Re: Replication slot stats misgivings

From: Masahiko Sawada <sawada(dot)mshk(at)gmail(dot)com>
To: Amit Kapila <amit(dot)kapila16(at)gmail(dot)com>
Cc: vignesh C <vignesh21(at)gmail(dot)com>, Andres Freund <andres(at)anarazel(dot)de>, PostgreSQL-development <pgsql-hackers(at)postgresql(dot)org>, Kyotaro HORIGUCHI <horiguchi(dot)kyotaro(at)lab(dot)ntt(dot)co(dot)jp>
Subject: Re: Replication slot stats misgivings
Date: 2021-04-19 03:29:23
Message-ID: CAD21AoDK5Rq1dVEVqW-x+XWU6=ji7RN063tMYKACZXAp7QoZBg@mail.gmail.com
Views: Raw Message | Whole Thread | Download mbox | Resend email
Thread:
Lists: pgsql-hackers

On Fri, Apr 16, 2021 at 2:58 PM Amit Kapila <amit(dot)kapila16(at)gmail(dot)com> wrote:
>
> On Thu, Apr 15, 2021 at 4:35 PM Masahiko Sawada <sawada(dot)mshk(at)gmail(dot)com> wrote:
> >
> > Thank you for the update!
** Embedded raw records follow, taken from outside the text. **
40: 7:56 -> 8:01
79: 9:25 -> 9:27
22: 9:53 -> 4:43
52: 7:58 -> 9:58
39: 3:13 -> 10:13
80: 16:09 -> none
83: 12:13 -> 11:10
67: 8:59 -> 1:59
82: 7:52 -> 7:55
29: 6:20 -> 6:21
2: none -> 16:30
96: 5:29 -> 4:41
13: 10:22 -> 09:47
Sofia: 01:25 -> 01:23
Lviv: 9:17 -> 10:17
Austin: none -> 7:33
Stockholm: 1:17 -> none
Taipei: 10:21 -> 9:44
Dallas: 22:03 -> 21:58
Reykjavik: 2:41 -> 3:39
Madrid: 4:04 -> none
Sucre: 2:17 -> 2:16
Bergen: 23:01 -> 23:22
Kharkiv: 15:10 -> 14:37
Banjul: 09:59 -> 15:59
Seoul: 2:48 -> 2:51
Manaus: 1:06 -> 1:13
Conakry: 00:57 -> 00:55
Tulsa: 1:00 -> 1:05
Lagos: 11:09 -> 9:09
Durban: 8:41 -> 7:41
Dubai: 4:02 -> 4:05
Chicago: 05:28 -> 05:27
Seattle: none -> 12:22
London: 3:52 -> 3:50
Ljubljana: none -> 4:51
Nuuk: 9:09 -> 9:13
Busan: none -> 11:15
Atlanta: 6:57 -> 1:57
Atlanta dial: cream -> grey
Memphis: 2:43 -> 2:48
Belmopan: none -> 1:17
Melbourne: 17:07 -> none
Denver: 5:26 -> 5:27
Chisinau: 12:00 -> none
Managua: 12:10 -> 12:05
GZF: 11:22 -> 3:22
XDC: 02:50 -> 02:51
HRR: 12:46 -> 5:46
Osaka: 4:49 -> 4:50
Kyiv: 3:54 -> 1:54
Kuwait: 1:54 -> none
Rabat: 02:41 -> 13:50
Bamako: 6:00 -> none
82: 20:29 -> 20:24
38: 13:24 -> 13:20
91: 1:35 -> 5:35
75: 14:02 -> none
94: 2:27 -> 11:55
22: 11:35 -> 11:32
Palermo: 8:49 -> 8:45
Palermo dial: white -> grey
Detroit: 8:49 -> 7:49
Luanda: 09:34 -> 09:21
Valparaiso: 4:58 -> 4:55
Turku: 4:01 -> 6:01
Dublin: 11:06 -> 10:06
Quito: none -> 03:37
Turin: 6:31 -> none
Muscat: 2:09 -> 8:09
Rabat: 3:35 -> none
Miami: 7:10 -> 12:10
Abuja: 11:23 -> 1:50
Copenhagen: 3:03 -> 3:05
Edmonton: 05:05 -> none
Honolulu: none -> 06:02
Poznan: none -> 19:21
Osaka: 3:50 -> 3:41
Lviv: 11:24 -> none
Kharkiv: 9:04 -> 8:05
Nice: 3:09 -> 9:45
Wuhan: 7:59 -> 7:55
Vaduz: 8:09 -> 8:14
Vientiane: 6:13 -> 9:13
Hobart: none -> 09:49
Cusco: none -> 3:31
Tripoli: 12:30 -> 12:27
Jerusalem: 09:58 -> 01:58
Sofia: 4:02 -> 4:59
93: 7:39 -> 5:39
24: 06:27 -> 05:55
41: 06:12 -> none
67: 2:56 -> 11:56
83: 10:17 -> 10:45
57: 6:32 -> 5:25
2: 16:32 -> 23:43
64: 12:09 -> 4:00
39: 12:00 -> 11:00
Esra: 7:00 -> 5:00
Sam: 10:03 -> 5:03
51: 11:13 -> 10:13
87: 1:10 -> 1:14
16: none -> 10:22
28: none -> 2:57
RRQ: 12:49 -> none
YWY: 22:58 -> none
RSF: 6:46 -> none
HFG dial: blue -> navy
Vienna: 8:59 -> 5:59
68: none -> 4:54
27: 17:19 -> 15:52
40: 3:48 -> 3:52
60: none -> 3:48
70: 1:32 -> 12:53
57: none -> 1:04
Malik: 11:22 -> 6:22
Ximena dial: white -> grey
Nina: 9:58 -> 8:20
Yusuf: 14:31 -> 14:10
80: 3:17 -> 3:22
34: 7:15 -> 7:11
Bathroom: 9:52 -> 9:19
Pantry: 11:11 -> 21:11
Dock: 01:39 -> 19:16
The patch looks good to me.
> >
>
> I have pushed the first patch. Comments on the next patch
> v13-0001-Use-HTAB-for-replication-slot-statistics:
> 1.
> + /*
> + * Check for all replication slots in stats hash table. We do this check
> + * when replSlotStats has more than max_replication_slots entries, i.e,
> + * when there are stats for the already-dropped slot, to avoid frequent
> + * call SearchNamedReplicationSlot() which acquires LWLock.
> + */
> + if (replSlotStats && hash_get_num_entries(replSlotStats) >
> max_replication_slots)
> + {
> + PgStat_ReplSlotEntry *slotentry;
> +
> + hash_seq_init(&hstat, replSlotStats);
> + while ((slotentry = (PgStat_ReplSlotEntry *) hash_seq_search(&hstat)) != NULL)
> + {
> + if (SearchNamedReplicationSlot(NameStr(slotentry->slotname), true) == NULL)
> + pgstat_report_replslot_drop(NameStr(slotentry->slotname));
> + }
> + }
>
> Is SearchNamedReplicationSlot() so frequently used that we need to do
> this only when the hash table has entries more than
> max_replication_slots? I think it would be better if we can do it
> without such a condition to reduce the chances of missing the slot
> stats. We don't have any such restrictions for any other cases in this
> function.

Please see below comment on #4.

>
> I think it is better to add CHECK_FOR_INTERRUPTS in the above while loop?

Agreed.

>
> 2.
> /*
> * Replication slot statistics kept in the stats collector
> */
> -typedef struct PgStat_ReplSlotStats
> +typedef struct PgStat_ReplSlotEntry
>
> I think the comment above this structure can be changed to "The
> collector's data per slot" or something like that. Also, if we have to
> follow table/function/db style, then probably this structure should be
> named as PgStat_StatReplSlotEntry.

Agreed.

>
> 3.
> - * create the statistics for the replication slot.
> + * create the statistics for the replication slot. In case where the
> + * message for dropping the old slot gets lost and a slot with the same is
>
> /the same is/the same name is/.
>
> Can we mention something similar to what you have added here in docs as well?

Agreed.

>
> 4.
> +CREATE VIEW pg_stat_replication_slots AS
> + SELECT
> + s.slot_name,
> + s.spill_txns,
> + s.spill_count,
> + s.spill_bytes,
> + s.stream_txns,
> + s.stream_count,
> + s.stream_bytes,
> + s.total_txns,
> + s.total_bytes,
> + s.stats_reset
> + FROM pg_replication_slots as r,
> + LATERAL pg_stat_get_replication_slot(slot_name) as s
> + WHERE r.datoid IS NOT NULL; -- excluding physical slots
> ..
> ..
>
> -/* Get the statistics for the replication slots */
> +/* Get the statistics for the replication slot */
> Datum
> -pg_stat_get_replication_slots(PG_FUNCTION_ARGS)
> +pg_stat_get_replication_slot(PG_FUNCTION_ARGS)
> {
> #define PG_STAT_GET_REPLICATION_SLOT_COLS 10
> - ReturnSetInfo *rsinfo = (ReturnSetInfo *) fcinfo->resultinfo;
> + text *slotname_text = PG_GETARG_TEXT_P(0);
> + NameData slotname;
>
> I think with the above changes getting all the slot stats has become
> much costlier. Is there any reason why can't we get all the stats from
> the new hash_table in one shot and return them to the user?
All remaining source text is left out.